Our legal system is still mired in a sea of outdated, colonial-era trappings
Bangladesh bears the legacy of a system of administration of justice from the British colonial rulers who gradually replaced the Mughal system of administration of justice which was mostly based on Islamic principles.
Colonial legacies including Penal Code 1860, Police Act 1861, Evidence Act 1872, and Code of Criminal Procedure 1898, Jail Code are still in force in Bangladesh with only peripheral amendments. The ethos of constitutional law, the precedents of the Supreme Court, international treaty obligation, and enactment of special laws also bear an impact on the administration of criminal justice in Bangladesh.
Although the enactment of colonial legislation has been considered a major achievement in terms of aligning the then prevalent criminal legislation with common law principles, it has now become necessary to make major changes and additions in the criminal justice system.
It is often said that the contemporary law of Bangladesh is still largely colonial in nature and in spirit. According to Akbar Ali Khan, owing to the introduction of the lawyer-centric adversarial system, legal reforms introduced by the British in this area turned out to be “isomorphic mimicry” which apparently looked liked western counterpart, but in reality was a system of exploitation for the poor, marginal, dissidents, and disadvantaged groups.
The acutely adversarial procedure, with the passive role of judges, advocacy of lawyers, authoritarian mode of law enforcement agencies, and the imposition of excessive imprisonment was introduced by the British rulers. Shahdeen Malik rightly observed that the rationale for punishment was clearly recognized to be deterrence and a new law-making process of the British colonial rulers was mostly irrational, random, and erratic.
Though, in the course of its journey, Bangladesh is heading towards some economic acceleration, it has still become hostage to many governance issues relating to yawning economic disparity and effectiveness of state institutions.
All these issues have been allegedly accentuated by the mode and approach of the justice sector officials. In fact, the overall scenario of administration of criminal justice may mostly be depicted as coercive, dilatory, time-consuming, and adversarial, with acute arrear of cases at different tiers of courts.
However, the deterioration in terms of quality of justice is arguably much starker than the mounting backlog of cases. Though, over the years, some indifferent and half-hearted endeavours have been made to remove the procedural trappings and ensure effective justice, the crisis in the system of justice is infinitely complicated.
It is often alleged that lawlessness in the forms of impunity and abuses of the coercive authority of the state has not only been widespread but also systematic within state-centric formal justice arrangements. More so, many crimes also remain unreported to the machinery of law.

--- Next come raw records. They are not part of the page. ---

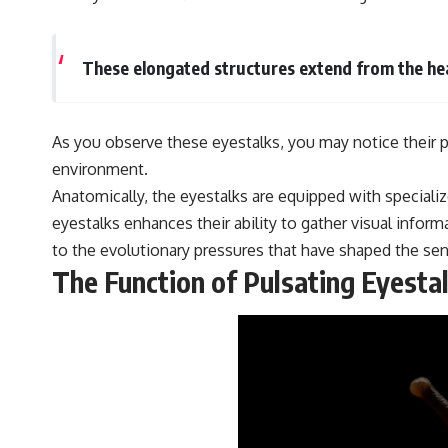
These elongated structures extend from the hea
As you observe these eyestalks, you may notice their p
environment.
Anatomically, the eyestalks are equipped with speciali
eyestalks enhances their ability to gather visual infor
to the evolutionary pressures that have shaped the sen
The Function of Pulsating Eyesta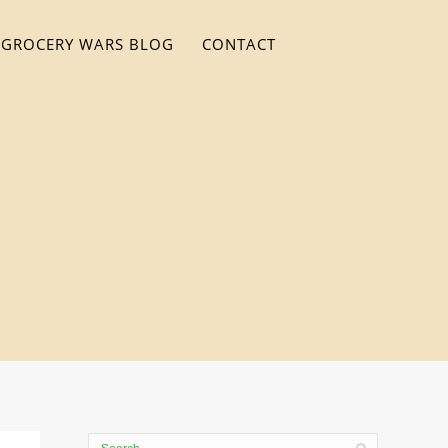
GROCERY WARS BLOG
CONTACT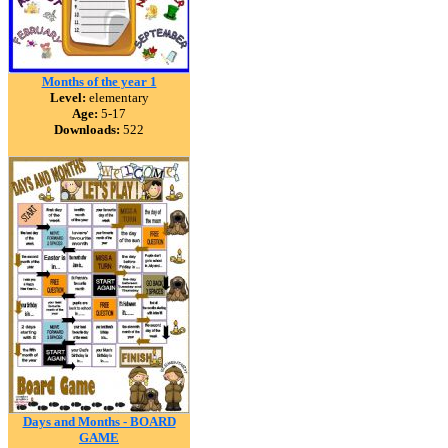
Months of the year 1
Level:
elementary
Age:
5-17
Downloads:
522
Days and Months - BOARD
GAME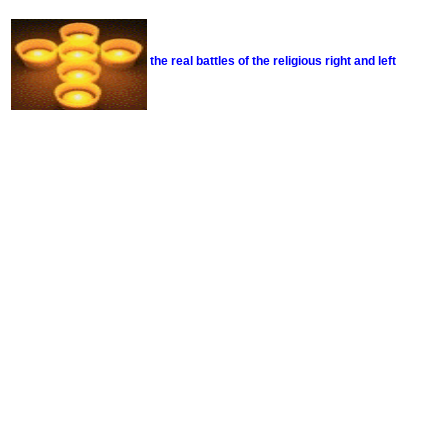
the real battles of the religious right and left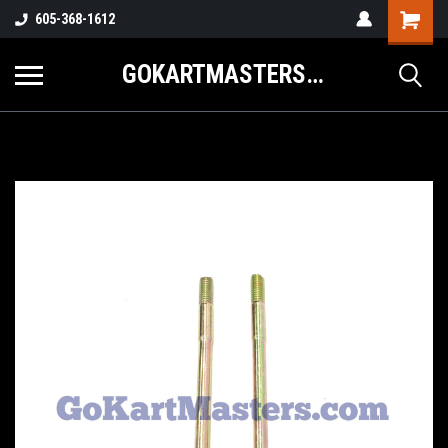
605-368-1612
GOKARTMASTERS.COM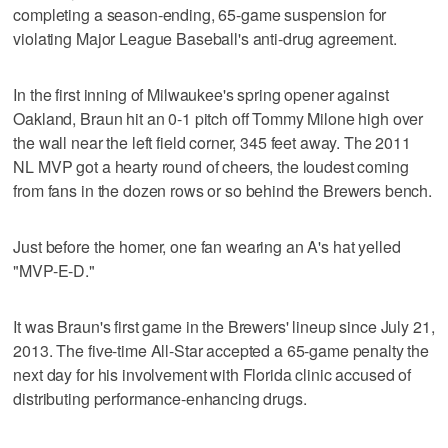
completing a season-ending, 65-game suspension for
violating Major League Baseball's anti-drug agreement.
In the first inning of Milwaukee's spring opener against
Oakland, Braun hit an 0-1 pitch off Tommy Milone high over
the wall near the left field corner, 345 feet away. The 2011
NL MVP got a hearty round of cheers, the loudest coming
from fans in the dozen rows or so behind the Brewers bench.
Just before the homer, one fan wearing an A's hat yelled
"MVP-E-D."
It was Braun's first game in the Brewers' lineup since July 21,
2013. The five-time All-Star accepted a 65-game penalty the
next day for his involvement with Florida clinic accused of
distributing performance-enhancing drugs.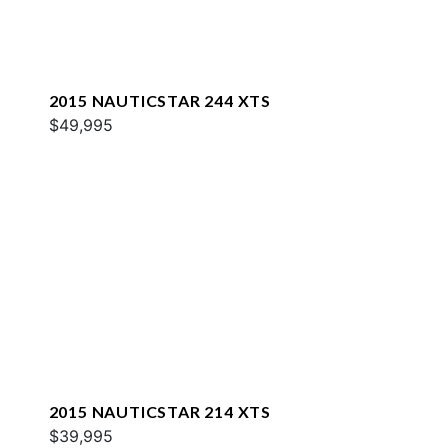
2015 NAUTICSTAR 244 XTS
$49,995
2015 NAUTICSTAR 214 XTS
$39,995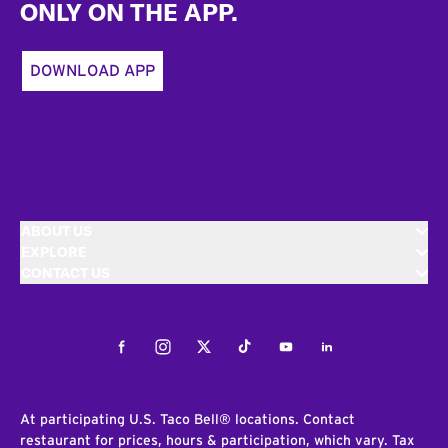
ONLY ON THE APP.
DOWNLOAD APP
ABOUT US
EXPLORE
CONTACT US
Facebook
Instagram
Twitter
Tiktok
Youtube
LinkedIn
At participating U.S. Taco Bell® locations. Contact
restaurant for prices, hours & participation, which vary. Tax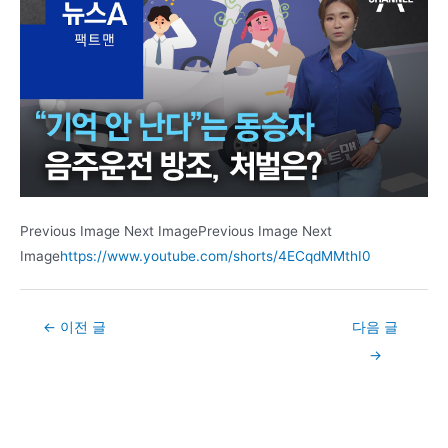
Previous Image Next ImagePrevious Image Next
Image
https://www.youtube.com/shorts/4ECqdMMthI0
Post
←
이전 글
다음 글
navigation
→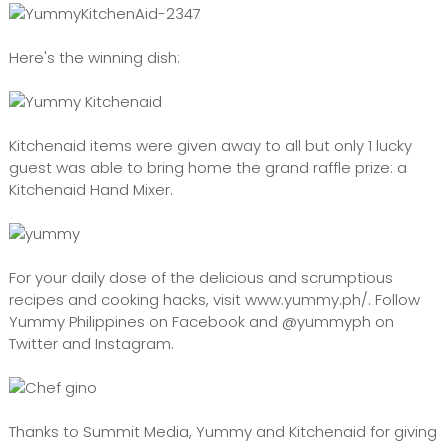
Here's the winning dish:
Kitchenaid items were given away to all but only 1 lucky
guest was able to bring home the grand raffle prize: a
Kitchenaid Hand Mixer.
For your daily dose of the delicious and scrumptious
recipes and cooking hacks, visit www.yummy.ph/. Follow
Yummy Philippines on Facebook and @yummyph on
Twitter and Instagram.
Thanks to Summit Media, Yummy and Kitchenaid for giving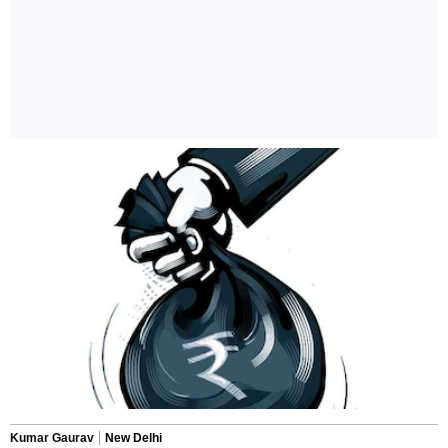
Kumar Gaurav
New Delhi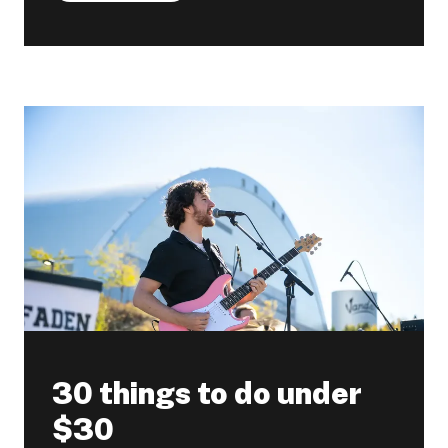
30 things to do under
$30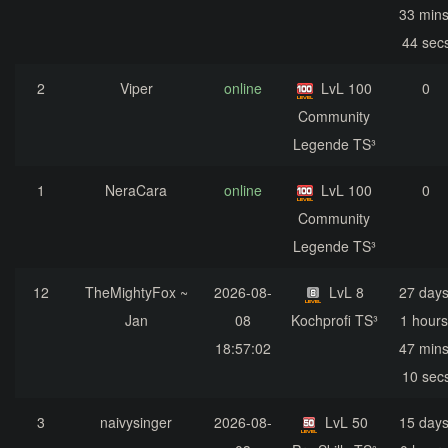
33 mins
44 sec
2
Viper
online
LvL 100
0
Community
Legende TS³
1
NeraCara
online
LvL 100
0
Community
Legende TS³
12
TheMightyFox ~
2026-08-
LvL 8
27 days
Jan
08
Kochprofi TS³
1 hours
18:57:02
47 mins
10 sec
3
naivysinger
2026-08-
LvL 50
15 days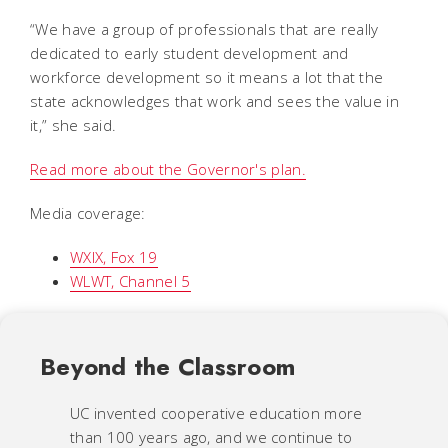
“We have a group of professionals that are really
dedicated to early student development and
workforce development so it means a lot that the
state acknowledges that work and sees the value in
it,” she said.
Read more about the Governor's plan.
Media coverage:
WXIX, Fox 19
WLWT, Channel 5
Beyond the Classroom
UC invented cooperative education more
than 100 years ago, and we continue to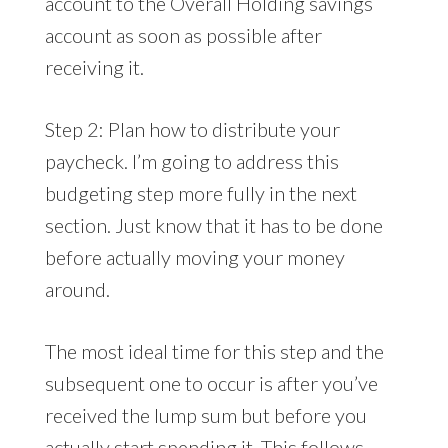
account to the Overall Holding savings
account as soon as possible after
receiving it.
Step 2: Plan how to distribute your
paycheck. I’m going to address this
budgeting step more fully in the next
section. Just know that it has to be done
before actually moving your money
around.
The most ideal time for this step and the
subsequent one to occur is after you’ve
received the lump sum but before you
actually start spending it. This follows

Most of the criminal law, procedure, institutions, and principles that evolved during the British period (1757-1947) still govern the functioning of the criminal justice system. Alongside the steady growth of a series of special laws in the 1970s and afterwards, some palliative reforms have also been initiated with a view to easing the strain in criminal procedure.

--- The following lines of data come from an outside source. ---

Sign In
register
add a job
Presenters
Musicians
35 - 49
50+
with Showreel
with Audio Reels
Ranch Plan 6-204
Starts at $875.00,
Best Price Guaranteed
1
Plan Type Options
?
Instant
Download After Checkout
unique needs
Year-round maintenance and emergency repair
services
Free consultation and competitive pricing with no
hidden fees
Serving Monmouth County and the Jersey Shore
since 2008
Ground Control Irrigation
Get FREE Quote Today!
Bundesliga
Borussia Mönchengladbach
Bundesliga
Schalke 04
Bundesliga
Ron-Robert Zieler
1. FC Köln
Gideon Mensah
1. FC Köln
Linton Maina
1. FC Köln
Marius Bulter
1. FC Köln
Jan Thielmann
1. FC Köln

However, the proper application of criminal law may be questioned in terms of welfare and effectiveness. Perhaps disenfranchised sections, including women and the poor, bear the burn of abuse of the legal process.
At times the pro-active role of the judiciary and private legal aid organizations in protecting the rights of the women and poor victims is commendable.

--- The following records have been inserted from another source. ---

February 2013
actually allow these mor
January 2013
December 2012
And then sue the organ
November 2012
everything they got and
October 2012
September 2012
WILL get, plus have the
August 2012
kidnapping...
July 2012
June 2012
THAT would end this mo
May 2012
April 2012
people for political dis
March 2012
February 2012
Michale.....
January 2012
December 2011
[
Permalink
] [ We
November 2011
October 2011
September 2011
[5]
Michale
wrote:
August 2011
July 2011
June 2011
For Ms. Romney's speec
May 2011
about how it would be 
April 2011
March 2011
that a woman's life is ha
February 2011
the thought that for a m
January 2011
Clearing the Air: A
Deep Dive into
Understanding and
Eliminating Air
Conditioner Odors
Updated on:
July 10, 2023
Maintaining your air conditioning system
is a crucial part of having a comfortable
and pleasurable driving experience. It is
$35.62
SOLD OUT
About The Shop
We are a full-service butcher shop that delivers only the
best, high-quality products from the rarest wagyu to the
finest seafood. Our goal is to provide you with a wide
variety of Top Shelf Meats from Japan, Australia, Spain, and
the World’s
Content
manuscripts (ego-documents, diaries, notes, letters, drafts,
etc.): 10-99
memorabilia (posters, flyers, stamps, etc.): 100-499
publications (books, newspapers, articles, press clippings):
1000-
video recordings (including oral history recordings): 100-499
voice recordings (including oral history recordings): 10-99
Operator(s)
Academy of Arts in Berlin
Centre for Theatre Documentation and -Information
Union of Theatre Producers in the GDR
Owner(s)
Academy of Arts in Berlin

Though scholars including Romila Thapar, Shashi Tharoor, Shahdeen Malik are highly critical of the whimsical imposition of colonial law over the natives, I would add that the British colonial rulers can be fairly credited for developing a systematic and standard criminal justice system in this region.
In essence, the modern court system, the penal code, the respect for jurisprudence, and the value system of justice -- even if not applied fairly to natives during colonial era -- are all worthy legacies. However, in the process, our colonial rulers had controlled us with an acutely adversarial legal system that is still encumbered with never-ending procedural formalities.
For instance, the draconian concept of sedition was enacted as an offence in 1870 to suppress any criticism of British policies. In fact, the “race-conscious justice system” was installed by a foreign race and imposed upon a conquered people who had never been consulted in its creation. Though colonial authority exercised their power that criminalized some malpractices including sati, infanticide, child marriage, etc, skin-sensitive justice and governance generated landlessness, pauperism, prostitution, and decline in moral values in otherwise peaceful rural life.
Today, there is no denying that the imperial raison d’etre and modus operandi of colonial law can in no way be squarely applicable for an independent and democratic state that follows a catalogue of fundamental human rights.
The concern for the victims of crimes, reforms in the investigations, cyber-crimes, and fair sentencing policy also dominate the dialogue on reforms within the criminal justice system.
Urgency for exploration of modern technology in the administration of justice, such as the e-judiciary, has also come to the fore. Most importantly, apart from drastic legal reforms, we need to devise some pragmatic tools and tech-savvy mechanisms to contain “litigation explosion,” and increase the quality of justice.
Hussain MF Bari is a Judicial Member, 2nd Court of Settlement.